Maximum Subarray II
Given an array of integers, find two non-overlapping subarrays which have the largest sum. The number in each subarray should be contiguous. Return the largest sum.
Note The subarray should contain at least one number
Example For given [1, 3, -1, 2, -1, 2], the two subarrays are [1, 3] and [2, -1, -2] or [1, 3, -1, 2] and [2], they both have the largest sum 7.
解题思路
Maximum Subarray 中要求的是数组中最大子数组和,这里是求不相重叠的两个子数组和的和最大值,做过买卖股票系列的题的话这道题就非常容易了,既然我们已经求出了单一子数组的最大和,那么我们使用隔板法将数组一分为二,分别求这两段的最大子数组和,求相加后的最大值即为最终结果。隔板前半部分的最大子数组和很容易求得,但是后半部分难道需要将索引从0开始依次计算吗?NO!!! 我们可以采用从后往前的方式进行遍历,这样时间复杂度就大大降低了。

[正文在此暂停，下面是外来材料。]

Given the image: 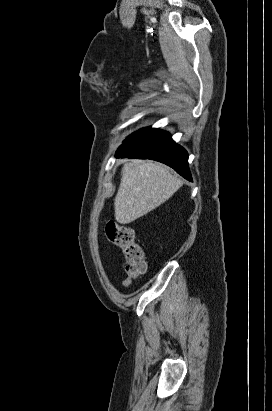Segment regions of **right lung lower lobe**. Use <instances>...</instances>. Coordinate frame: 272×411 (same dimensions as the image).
Wrapping results in <instances>:
<instances>
[{"label":"right lung lower lobe","mask_w":272,"mask_h":411,"mask_svg":"<svg viewBox=\"0 0 272 411\" xmlns=\"http://www.w3.org/2000/svg\"><path fill=\"white\" fill-rule=\"evenodd\" d=\"M117 156L156 160L172 167L185 179L192 181L186 150L176 144L166 131L147 128L129 136L119 147Z\"/></svg>","instance_id":"obj_1"}]
</instances>
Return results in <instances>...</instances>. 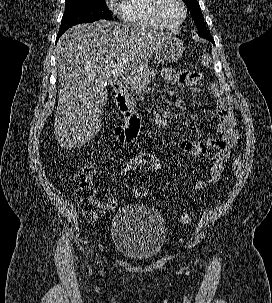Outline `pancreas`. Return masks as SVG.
<instances>
[{
  "label": "pancreas",
  "mask_w": 272,
  "mask_h": 303,
  "mask_svg": "<svg viewBox=\"0 0 272 303\" xmlns=\"http://www.w3.org/2000/svg\"><path fill=\"white\" fill-rule=\"evenodd\" d=\"M155 75L156 72L153 69H145L140 74L134 76L130 82L132 93L138 95L144 91L151 78H154ZM128 96L133 103L134 98L132 97V94H128Z\"/></svg>",
  "instance_id": "1"
}]
</instances>
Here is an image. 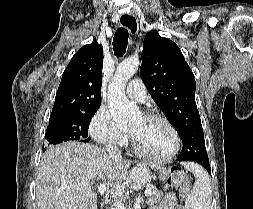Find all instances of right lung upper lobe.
Here are the masks:
<instances>
[{
  "label": "right lung upper lobe",
  "mask_w": 253,
  "mask_h": 209,
  "mask_svg": "<svg viewBox=\"0 0 253 209\" xmlns=\"http://www.w3.org/2000/svg\"><path fill=\"white\" fill-rule=\"evenodd\" d=\"M103 48L93 41L73 56L65 69L50 117L91 110L101 104Z\"/></svg>",
  "instance_id": "cb5924a9"
}]
</instances>
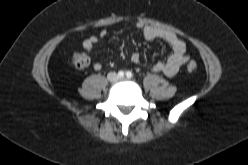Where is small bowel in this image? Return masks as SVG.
<instances>
[{
  "instance_id": "1",
  "label": "small bowel",
  "mask_w": 248,
  "mask_h": 165,
  "mask_svg": "<svg viewBox=\"0 0 248 165\" xmlns=\"http://www.w3.org/2000/svg\"><path fill=\"white\" fill-rule=\"evenodd\" d=\"M137 28L143 33V36L147 40L160 39L165 41L172 48V53L164 61H157L152 65L154 72H161L168 77L175 76L179 69L189 61V56L186 53V45L183 39L176 33L163 30L152 25H146L142 23L137 24ZM108 31L103 29L98 35H92L86 38L82 42V47L86 52H92L95 45L100 39L107 37ZM130 60L134 64H140L142 59L139 53L133 52L130 56ZM92 67L95 70L102 69V63L98 61L92 62Z\"/></svg>"
}]
</instances>
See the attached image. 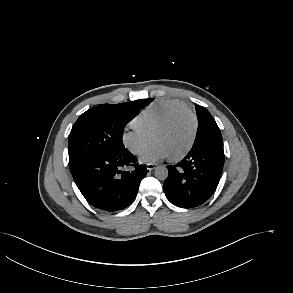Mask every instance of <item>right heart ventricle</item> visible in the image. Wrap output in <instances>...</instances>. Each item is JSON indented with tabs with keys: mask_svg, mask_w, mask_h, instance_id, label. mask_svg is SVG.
I'll return each mask as SVG.
<instances>
[{
	"mask_svg": "<svg viewBox=\"0 0 293 293\" xmlns=\"http://www.w3.org/2000/svg\"><path fill=\"white\" fill-rule=\"evenodd\" d=\"M189 110L186 103L177 99L158 100L146 107L134 120L133 127L151 136L154 130L173 114Z\"/></svg>",
	"mask_w": 293,
	"mask_h": 293,
	"instance_id": "right-heart-ventricle-1",
	"label": "right heart ventricle"
}]
</instances>
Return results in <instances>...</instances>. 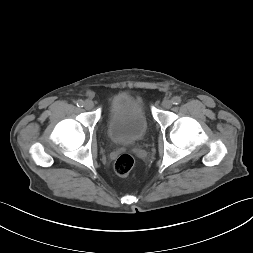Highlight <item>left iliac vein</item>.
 <instances>
[{"label": "left iliac vein", "mask_w": 253, "mask_h": 253, "mask_svg": "<svg viewBox=\"0 0 253 253\" xmlns=\"http://www.w3.org/2000/svg\"><path fill=\"white\" fill-rule=\"evenodd\" d=\"M171 106H172V101H171V100H169V99H164V100L162 101V107H163V108L169 109V108H171Z\"/></svg>", "instance_id": "4c4485c4"}]
</instances>
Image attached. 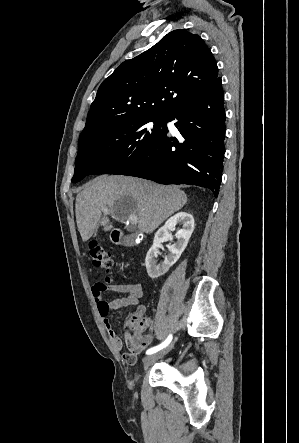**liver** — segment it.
<instances>
[{
	"label": "liver",
	"instance_id": "obj_1",
	"mask_svg": "<svg viewBox=\"0 0 299 443\" xmlns=\"http://www.w3.org/2000/svg\"><path fill=\"white\" fill-rule=\"evenodd\" d=\"M187 201L185 192L176 187L133 177L102 175L87 183L76 197L77 227L86 242L98 224L104 231L113 228L107 214L120 222L136 215L139 231L150 234ZM103 209L109 212L104 214Z\"/></svg>",
	"mask_w": 299,
	"mask_h": 443
}]
</instances>
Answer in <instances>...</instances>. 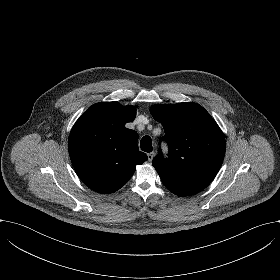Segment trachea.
Segmentation results:
<instances>
[{
  "label": "trachea",
  "instance_id": "3493384b",
  "mask_svg": "<svg viewBox=\"0 0 280 280\" xmlns=\"http://www.w3.org/2000/svg\"><path fill=\"white\" fill-rule=\"evenodd\" d=\"M141 150L144 152H151L152 151V140L149 136H145L141 139Z\"/></svg>",
  "mask_w": 280,
  "mask_h": 280
}]
</instances>
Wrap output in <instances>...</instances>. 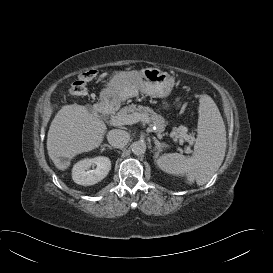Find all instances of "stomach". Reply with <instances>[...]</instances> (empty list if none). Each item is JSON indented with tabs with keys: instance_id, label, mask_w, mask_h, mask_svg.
<instances>
[{
	"instance_id": "0dacf381",
	"label": "stomach",
	"mask_w": 273,
	"mask_h": 273,
	"mask_svg": "<svg viewBox=\"0 0 273 273\" xmlns=\"http://www.w3.org/2000/svg\"><path fill=\"white\" fill-rule=\"evenodd\" d=\"M111 80L113 85L108 86L100 94L101 102L109 107H118L127 99L138 96L139 92L153 98L164 99L170 95L175 84L173 76L158 68L142 69L135 78L119 74Z\"/></svg>"
}]
</instances>
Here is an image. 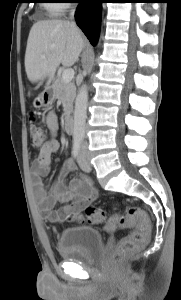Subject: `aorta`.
<instances>
[{
	"instance_id": "aorta-1",
	"label": "aorta",
	"mask_w": 181,
	"mask_h": 300,
	"mask_svg": "<svg viewBox=\"0 0 181 300\" xmlns=\"http://www.w3.org/2000/svg\"><path fill=\"white\" fill-rule=\"evenodd\" d=\"M88 102V87L86 84L82 85L76 97L74 110V128L73 138L83 139L85 136V123L87 115Z\"/></svg>"
}]
</instances>
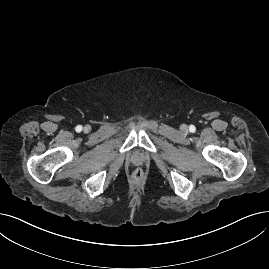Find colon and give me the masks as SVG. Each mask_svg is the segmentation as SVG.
Listing matches in <instances>:
<instances>
[{"label":"colon","instance_id":"obj_1","mask_svg":"<svg viewBox=\"0 0 269 269\" xmlns=\"http://www.w3.org/2000/svg\"><path fill=\"white\" fill-rule=\"evenodd\" d=\"M143 175H144V172H143V169L142 168H140V167H136L135 169H134V171H133V177L135 178V179H141L142 177H143Z\"/></svg>","mask_w":269,"mask_h":269}]
</instances>
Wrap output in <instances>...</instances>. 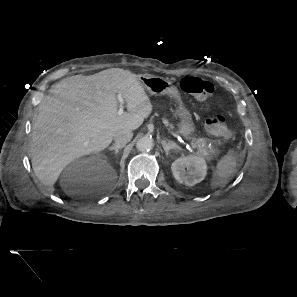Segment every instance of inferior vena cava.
<instances>
[{
    "instance_id": "obj_1",
    "label": "inferior vena cava",
    "mask_w": 297,
    "mask_h": 297,
    "mask_svg": "<svg viewBox=\"0 0 297 297\" xmlns=\"http://www.w3.org/2000/svg\"><path fill=\"white\" fill-rule=\"evenodd\" d=\"M133 137V133L129 129L120 130L115 133V144L120 147H124Z\"/></svg>"
}]
</instances>
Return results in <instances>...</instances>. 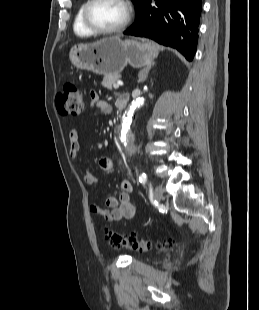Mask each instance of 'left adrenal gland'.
Wrapping results in <instances>:
<instances>
[{
	"instance_id": "obj_1",
	"label": "left adrenal gland",
	"mask_w": 259,
	"mask_h": 310,
	"mask_svg": "<svg viewBox=\"0 0 259 310\" xmlns=\"http://www.w3.org/2000/svg\"><path fill=\"white\" fill-rule=\"evenodd\" d=\"M155 63H152V65H149L148 67L142 69L140 72H139V80L138 82L140 83H143L146 81L147 77H148V74H149V71L151 70L152 66H154Z\"/></svg>"
}]
</instances>
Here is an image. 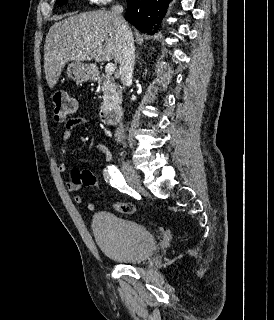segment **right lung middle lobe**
<instances>
[{
    "mask_svg": "<svg viewBox=\"0 0 274 320\" xmlns=\"http://www.w3.org/2000/svg\"><path fill=\"white\" fill-rule=\"evenodd\" d=\"M68 0H57L59 6L64 5Z\"/></svg>",
    "mask_w": 274,
    "mask_h": 320,
    "instance_id": "1",
    "label": "right lung middle lobe"
}]
</instances>
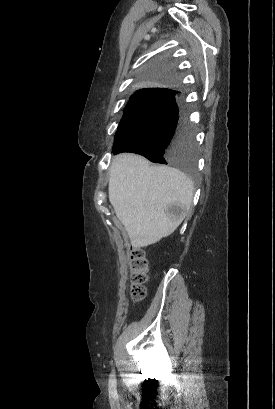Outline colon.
<instances>
[{
	"label": "colon",
	"mask_w": 275,
	"mask_h": 409,
	"mask_svg": "<svg viewBox=\"0 0 275 409\" xmlns=\"http://www.w3.org/2000/svg\"><path fill=\"white\" fill-rule=\"evenodd\" d=\"M129 252L132 259L131 296L134 301H140L145 298L147 293V290L144 287V283L147 281L148 278L147 273L148 262L144 258L143 250L131 246Z\"/></svg>",
	"instance_id": "5ec220e1"
}]
</instances>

public int maxTwoSubArrays(ArrayList<Integer> nums) {
int len = nums.size();
int[] dp1 = new int[len];
int[] dp2 = new int[len];
// dp1[k] denotes the max sum to the left of k (inclusive)
// dp2[k] denotes the max sum to the right of k (inclusive)
dp1[0] = nums.get(0);
int newSum = nums.get(0);
for (int i = 1; i < len; i++) {
newSum = Math.max(newSum + nums.get(i),nums.get(i));
dp1[i] = Math.max(dp1[i - 1], newSum);
}
dp2[len - 1] = nums.get(len - 1);
newSum = nums.get(len - 1);
for (int i = len - 2; i >= 0; i--) {
newSum = Math.max(newSum+nums.get(i), nums.get(i));
dp2[i] = Math.max(dp2[i + 1], newSum);
}
// now for every node, calculate leftMaxSum + rightMaxSum
int maxSum = Integer.MIN_VALUE;
for (int i = 0; i < len - 1; i++) {
maxSum = Math.max(maxSum, dp1[i] + dp2[i + 1]);
}
return maxSum;
}
public int maxTwoSubArrays2(int[] nums) {
int len = nums.length;
int[] left = new int[len];
int[] right = new int[len];
int newSum = nums[0];
left[0] = nums[0];
for(int i=1;i < len;i++) {
newSum = Math.max(newSum+nums[i],nums[i]);
left[i] = Math.max(left[i-1],newSum);
}
right[len - 1] = nums[len-1];
newSum = nums[len-1];
for (int i=len-2; i>=0; i--) {
newSum = Math.max(newSum+nums[i], nums[i]);
right[i] = Math.max(right[i+1],newSum);
}
int maxSum = Integer.MIN_VALUE;
for (int i = 0; i < len - 1; i++) {
maxSum = Math.max(maxSum, left[i] + right[i + 1]);
}
return maxSum;
}